Friday, November 9, 2012

Like Mark Twain, Clean Energy is Alive and Well

Happily, clean energy is like Mark Twain whose "reports of my death have been greatly exaggerated."

Despite what David Brooks thinks.  Clean energy defenders thoroughly countered his recent attempt at clean energy's eulogy.  

That at least several influential people responded to Brooks's funeral dirge in the first place is reason enough for hope.  It's clear that clean energy is a business not a cause. 

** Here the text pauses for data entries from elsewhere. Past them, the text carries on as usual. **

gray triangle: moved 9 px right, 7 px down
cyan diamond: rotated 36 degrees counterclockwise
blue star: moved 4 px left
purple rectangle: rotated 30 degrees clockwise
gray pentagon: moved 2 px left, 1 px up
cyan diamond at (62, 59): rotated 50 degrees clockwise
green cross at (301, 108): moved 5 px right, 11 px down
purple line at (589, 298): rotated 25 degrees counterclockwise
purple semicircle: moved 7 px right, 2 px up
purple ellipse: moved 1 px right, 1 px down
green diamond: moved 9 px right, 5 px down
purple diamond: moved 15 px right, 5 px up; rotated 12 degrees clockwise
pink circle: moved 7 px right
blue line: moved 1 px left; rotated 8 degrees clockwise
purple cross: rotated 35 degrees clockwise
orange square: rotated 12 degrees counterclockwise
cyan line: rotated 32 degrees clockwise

Stephen Cowell, CEO of Conservation Services Group, provided several great points not least of which is that we need renewable energy in our future; calling it unnecessary is folly:

"We may be able to extend our fossil fuel addiction by another 30 years, but we can't afford to close our eyes to long-term reality in the face of short-term economic conditions. We must continue supporting renewable energy and efficient technologies, or the planet, us, our children and future generations will suffer." 

Cowell also challenged the so-called demise of clean energy investments:

"Despite a few that have not fared well, many clean energy investments are paying off. At a 90 percent success rate, they're far outpacing the success of private, venture-capital-funded companies and are employing thousands.

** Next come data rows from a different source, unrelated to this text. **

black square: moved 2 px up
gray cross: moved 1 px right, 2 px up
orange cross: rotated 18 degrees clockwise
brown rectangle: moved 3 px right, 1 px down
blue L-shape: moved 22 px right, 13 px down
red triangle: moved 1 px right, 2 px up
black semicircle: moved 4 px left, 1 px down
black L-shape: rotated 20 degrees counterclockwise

In terms of the loan recipients, the federal government has a very respectable track record. Of the 33 companies that received federal support, only three have gone out of business. This is hardly a "wasteful disappointment." We should celebrate these success stories, instead of allowing them to be overshadowed by the Solyndras of the industry."

Read his whole post here.

Meanwhile, Frances Moore Lappe, author of  Diet for a Small Planet, finds clean energy's strong heartbeat:

"Even here in the U.S., with our comparatively timid renewable energy platform, analysis by the Brookings Institution shows that despite the recession, from 2008-2010, US jobs in clean energy -- like smart grids, solar PV and wind -- outpaced our employment growth in other sectors by about two to one, thanks in part to the federal stimulus.

What's more, clean, technology-related jobs already outnumber fossil fuel jobs, even though those dirty jobs have benefited from billions of government support annually over many decades."

Read her whole post here.

As I'm sure Mark Twain toasted his own health (with much humor), I'll raise the cup to clean energy.  Long live clean energy.